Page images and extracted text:
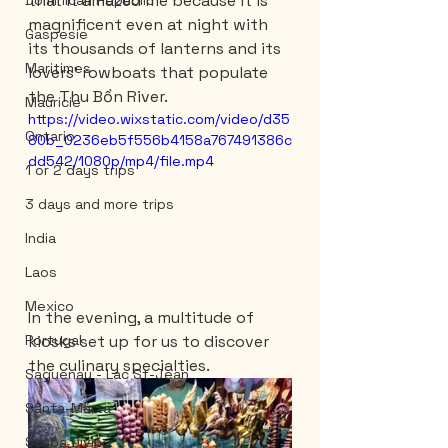
that it amazed me because it is 
Dominican Republic
magnificent even at night with 
Gaspesie
its thousands of lanterns and its 
Maritimes
lovers' rowboats that populate 
the Thu Bồn River.
Mauricie
https://video.wixstatic.com/video/d35
Ontario
80b_0236eb5f556b4158a767491386c
dd542/1080p/mp4/file.mp4
1 or 2 days trips
3 days and more trips
India
Laos
Mexico
In the evening, a multitude of 
kiosks set up for us to discover 
Portugal
the culinary specialties.
Saguenay - Lac St-Jean
Santa-Marta
Scuba Diving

# Work instructions
Output every entry above exactly as written, but omit the pictures.

# Response to this exercise
that it amazed me because it is 
Dominican Republic
magnificent even at night with 
Gaspesie
its thousands of lanterns and its 
Maritimes
lovers' rowboats that populate 
the Thu Bồn River.
Mauricie
https://video.wixstatic.com/video/d35
Ontario
80b_0236eb5f556b4158a767491386c
dd542/1080p/mp4/file.mp4
1 or 2 days trips
3 days and more trips
India
Laos
Mexico
In the evening, a multitude of 
kiosks set up for us to discover 
Portugal
the culinary specialties.
Saguenay - Lac St-Jean
Santa-Marta
Scuba Diving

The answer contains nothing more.